6 zeigt ein Frontgehäuse 11 gemäß einer Ausführungsform der Erfindung in einer Perspektivansicht. Auch hier sind in den Bereichen 17 bzw. in den Ecken die Erhebungen 18 angeordnet die zur elektrischen Kontaktierung des Frontgehäuses 11 mit dem Rückgehäuse 10 dienen. Auch das Frontgehäuse 11 umfasst eine Mehrzahl von Kontakteinrichtungen 25, die in einem jeweiligen Bereich der Seitenwände 26 des Frontgehäuses 11 angeordnet sind. Die Kontakteinrichtungen 25 umfassen Erhebungen 27, die zu den Ausnehmungen 22 der Kontakteinrichtungen 19 des Rückgehäuses 10 korrespondieren. Zudem umfassen die jeweiligen Kontakteinrichtungen 25 Ausnehmungen 28, die zu den Erhebungen 21 der Kontakteinrichtungen 19 des Rückgehäuses 10 korrespondieren. Somit kann entlang der kompletten Umfangsrichtung der Gehäuseanordnung 9 eine elektrische Verbindung zwischen dem Frontgehäuse 11 und dem Rückgehäuse 10 bereitgestellt werden.

7 zeigt die Gehäuseanordnung 9, die das Rückgehäuse 10 gemäß 5 und das Frontgehäuse 11 gemäß 6 umfasst. Das Frontgehäuse 11 und das Rückgehäuse 10 sind in einem Verbindungsbereich 33 miteinander verbunden. Ferner ist zu erkennen, dass das Abdeckelement 23 des Rückgehäuses 10 an einer Innenwand 29 des Frontgehäuses 11 angeordnet ist. Zudem ist ein Dichtungselement 30 vorgesehen, das zwischen den Erhebungen 21 des Rückgehäuses 10 und/oder den Erhebungen 27 des Frontgehäuses 11 einerseits und dem Abdeckelement 23 des Rückgehäuses 10 andererseits angeordnet ist. In der vorliegenden Schnittdarstellung ist das Dichtungselement 30 zwischen Erhebungen 27 des Frontgehäuses 11 und dem Abdeckelement 23 des Rückgehäuses 10 angeordnet. Mit dem Dichtungselement 30 kann verhindert werden, dass Verschmutzungen oder Flüssigkeit von außen in den Innenraum der Gehäuseanordnung 9 eindringen kann.
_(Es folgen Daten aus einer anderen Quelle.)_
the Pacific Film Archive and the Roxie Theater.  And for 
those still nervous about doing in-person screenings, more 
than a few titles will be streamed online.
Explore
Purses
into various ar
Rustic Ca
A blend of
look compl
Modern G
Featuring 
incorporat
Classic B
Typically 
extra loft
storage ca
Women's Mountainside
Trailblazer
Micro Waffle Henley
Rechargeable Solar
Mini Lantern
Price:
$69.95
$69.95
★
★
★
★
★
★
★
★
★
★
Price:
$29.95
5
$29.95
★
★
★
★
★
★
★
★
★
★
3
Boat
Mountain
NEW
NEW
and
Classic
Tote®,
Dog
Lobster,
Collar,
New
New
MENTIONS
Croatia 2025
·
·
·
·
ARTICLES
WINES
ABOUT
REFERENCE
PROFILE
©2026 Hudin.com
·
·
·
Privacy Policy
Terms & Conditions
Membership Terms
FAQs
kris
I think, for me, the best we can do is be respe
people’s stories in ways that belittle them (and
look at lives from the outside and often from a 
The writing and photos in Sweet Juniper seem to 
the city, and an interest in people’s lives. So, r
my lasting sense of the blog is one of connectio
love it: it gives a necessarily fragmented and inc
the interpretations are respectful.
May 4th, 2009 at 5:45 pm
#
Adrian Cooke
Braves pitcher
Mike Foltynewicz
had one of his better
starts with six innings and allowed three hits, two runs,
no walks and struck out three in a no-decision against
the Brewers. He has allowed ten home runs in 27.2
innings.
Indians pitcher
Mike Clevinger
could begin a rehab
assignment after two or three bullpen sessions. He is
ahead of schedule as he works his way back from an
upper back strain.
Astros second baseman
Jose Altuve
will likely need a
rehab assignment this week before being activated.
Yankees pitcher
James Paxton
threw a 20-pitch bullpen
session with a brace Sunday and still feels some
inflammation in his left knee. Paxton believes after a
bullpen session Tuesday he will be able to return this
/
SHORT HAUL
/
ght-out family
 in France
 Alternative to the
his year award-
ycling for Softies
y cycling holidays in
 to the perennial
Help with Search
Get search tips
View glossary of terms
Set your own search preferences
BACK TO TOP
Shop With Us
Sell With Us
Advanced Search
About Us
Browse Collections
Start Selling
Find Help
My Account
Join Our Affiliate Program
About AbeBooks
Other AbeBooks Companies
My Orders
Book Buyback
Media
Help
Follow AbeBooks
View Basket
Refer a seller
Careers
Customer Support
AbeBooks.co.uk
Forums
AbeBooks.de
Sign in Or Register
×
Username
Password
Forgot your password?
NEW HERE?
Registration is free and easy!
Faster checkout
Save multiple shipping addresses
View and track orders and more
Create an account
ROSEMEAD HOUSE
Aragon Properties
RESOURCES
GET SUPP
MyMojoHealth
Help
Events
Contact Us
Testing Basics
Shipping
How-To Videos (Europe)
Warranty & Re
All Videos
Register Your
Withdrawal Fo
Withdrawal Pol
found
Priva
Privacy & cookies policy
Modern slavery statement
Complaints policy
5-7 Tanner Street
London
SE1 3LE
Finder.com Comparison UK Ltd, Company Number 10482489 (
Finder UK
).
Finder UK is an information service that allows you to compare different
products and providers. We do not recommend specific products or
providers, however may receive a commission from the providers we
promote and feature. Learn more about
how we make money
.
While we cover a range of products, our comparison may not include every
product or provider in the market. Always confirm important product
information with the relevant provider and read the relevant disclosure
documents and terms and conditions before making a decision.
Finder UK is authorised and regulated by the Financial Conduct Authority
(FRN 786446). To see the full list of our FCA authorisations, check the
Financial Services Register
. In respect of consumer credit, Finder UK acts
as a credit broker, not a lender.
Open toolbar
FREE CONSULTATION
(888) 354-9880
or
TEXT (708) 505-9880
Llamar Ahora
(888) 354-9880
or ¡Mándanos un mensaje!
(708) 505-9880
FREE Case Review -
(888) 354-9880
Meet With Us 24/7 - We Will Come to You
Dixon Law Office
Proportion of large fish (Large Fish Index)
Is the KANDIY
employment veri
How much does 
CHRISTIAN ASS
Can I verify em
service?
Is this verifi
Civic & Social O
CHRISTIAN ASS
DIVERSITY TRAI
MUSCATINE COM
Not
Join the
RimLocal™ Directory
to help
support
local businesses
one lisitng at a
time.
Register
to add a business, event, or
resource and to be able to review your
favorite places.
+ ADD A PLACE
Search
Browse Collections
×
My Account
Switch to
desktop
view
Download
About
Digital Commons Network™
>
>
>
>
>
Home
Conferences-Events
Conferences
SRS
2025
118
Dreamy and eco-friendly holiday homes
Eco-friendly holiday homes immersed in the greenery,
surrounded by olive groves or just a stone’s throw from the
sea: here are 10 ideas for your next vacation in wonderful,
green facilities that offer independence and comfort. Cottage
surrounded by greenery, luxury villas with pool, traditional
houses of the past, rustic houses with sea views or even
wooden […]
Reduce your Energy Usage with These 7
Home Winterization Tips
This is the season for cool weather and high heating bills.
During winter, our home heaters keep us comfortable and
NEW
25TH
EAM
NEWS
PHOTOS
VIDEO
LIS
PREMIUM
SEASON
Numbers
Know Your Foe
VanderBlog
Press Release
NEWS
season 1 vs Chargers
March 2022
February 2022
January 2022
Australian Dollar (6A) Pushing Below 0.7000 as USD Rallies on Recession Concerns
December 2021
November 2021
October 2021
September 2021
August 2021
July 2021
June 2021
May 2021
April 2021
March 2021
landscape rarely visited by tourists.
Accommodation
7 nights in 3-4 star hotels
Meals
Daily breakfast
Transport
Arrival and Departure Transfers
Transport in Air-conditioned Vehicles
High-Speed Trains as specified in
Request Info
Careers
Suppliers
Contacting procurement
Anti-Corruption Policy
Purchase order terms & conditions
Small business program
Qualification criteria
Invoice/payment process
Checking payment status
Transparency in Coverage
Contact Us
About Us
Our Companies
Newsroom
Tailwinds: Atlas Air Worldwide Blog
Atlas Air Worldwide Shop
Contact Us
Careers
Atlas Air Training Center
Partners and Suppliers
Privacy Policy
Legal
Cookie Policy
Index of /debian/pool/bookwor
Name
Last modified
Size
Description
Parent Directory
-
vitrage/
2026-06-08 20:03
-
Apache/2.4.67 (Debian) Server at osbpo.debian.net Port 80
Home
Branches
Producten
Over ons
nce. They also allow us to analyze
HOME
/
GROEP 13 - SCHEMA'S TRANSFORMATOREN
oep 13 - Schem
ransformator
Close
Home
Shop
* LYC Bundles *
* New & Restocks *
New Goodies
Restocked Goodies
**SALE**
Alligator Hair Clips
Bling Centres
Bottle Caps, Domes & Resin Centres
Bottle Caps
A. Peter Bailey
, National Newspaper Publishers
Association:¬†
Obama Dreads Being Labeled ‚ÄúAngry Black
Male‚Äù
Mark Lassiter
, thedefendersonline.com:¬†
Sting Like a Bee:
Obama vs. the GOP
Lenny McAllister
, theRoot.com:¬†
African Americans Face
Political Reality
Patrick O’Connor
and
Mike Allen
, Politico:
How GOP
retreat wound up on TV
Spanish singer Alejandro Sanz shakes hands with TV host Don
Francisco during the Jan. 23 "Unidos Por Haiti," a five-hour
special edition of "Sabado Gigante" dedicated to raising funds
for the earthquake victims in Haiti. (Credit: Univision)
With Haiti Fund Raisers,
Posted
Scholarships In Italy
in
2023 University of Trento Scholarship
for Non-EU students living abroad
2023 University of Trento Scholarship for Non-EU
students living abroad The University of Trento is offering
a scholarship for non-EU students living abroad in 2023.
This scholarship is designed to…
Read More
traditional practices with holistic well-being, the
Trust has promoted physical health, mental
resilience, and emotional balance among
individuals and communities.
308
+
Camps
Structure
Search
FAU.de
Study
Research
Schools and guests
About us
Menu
8 zeigt eine Gehäuseanordnung 9 gemäß einer weiteren Ausführungsform in einer geschnittenen Seitenansicht. Vorliegend weist die Kontakteinrichtung 19 des Rückgehäuses 10 eine Aussparung 31 auf. Die Kontakteinrichtung 25 des Frontgehäuses 11 weist eine Erhebung 32 auf, die in der Aussparung 31 angeordnet ist. Ferner ist in der Aussparung 31 das Dichtungselement 30 angeordnet. Die Aussparung 31 und die Erhebung 32 erstrecken sich bevorzugt entlang der gesamten Seitenwände 20, 26 des Frontgehäuses 11 und des Rückgehäuses 10.

9 zeigt eine Perspektivansicht einer Kamera gemäß einer weiteren Ausführungsform. Vorliegend weist die Kamera 4 das Frontgehäuse 11 und das Rückgehäuse 10 gemäß 8 auf. Hierbei ist zu erkennen, dass durch die Kontakteinrichtungen 19, 25 in dem Verbindungsbereich 33 eine elektrische Verbindung zwischen dem Frontgehäuse 11 und dem Rückgehäuse 10 bereitgestellt wird.